[Aim of the task]
Below is a listing. Set down exactly the lines from the one containing "роти 47-ї ОМБр." through the one containing "повертаються із СЗЧ.", both ends included, and leave out the rest.

[Dataset content]
>>>

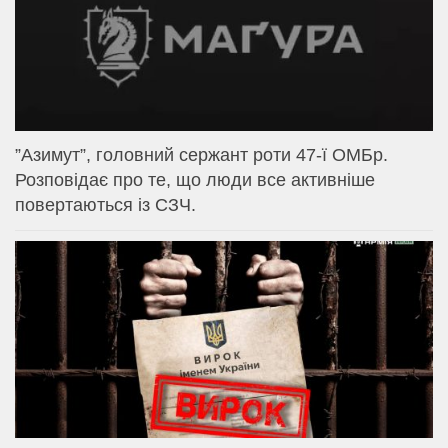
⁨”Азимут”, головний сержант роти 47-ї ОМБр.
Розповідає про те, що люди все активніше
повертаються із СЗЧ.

<<<
>>>

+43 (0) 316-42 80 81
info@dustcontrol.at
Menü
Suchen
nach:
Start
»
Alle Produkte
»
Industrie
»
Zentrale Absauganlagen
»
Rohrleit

<<<
>>>

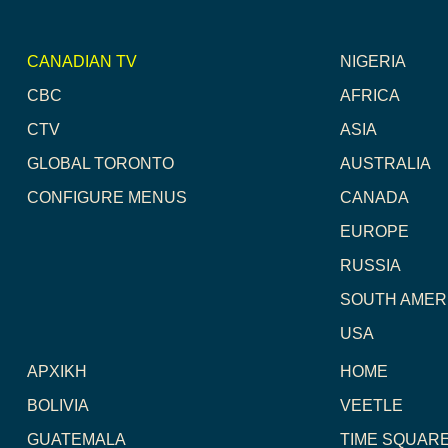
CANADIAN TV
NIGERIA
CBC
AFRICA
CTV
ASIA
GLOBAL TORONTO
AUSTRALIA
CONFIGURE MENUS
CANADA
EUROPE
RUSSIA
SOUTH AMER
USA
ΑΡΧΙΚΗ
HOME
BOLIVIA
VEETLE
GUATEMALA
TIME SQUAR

<<<

[Response to this exercise]
⁨”Азимут”, головний сержант роти 47-ї ОМБр.
Розповідає про те, що люди все активніше
повертаються із СЗЧ.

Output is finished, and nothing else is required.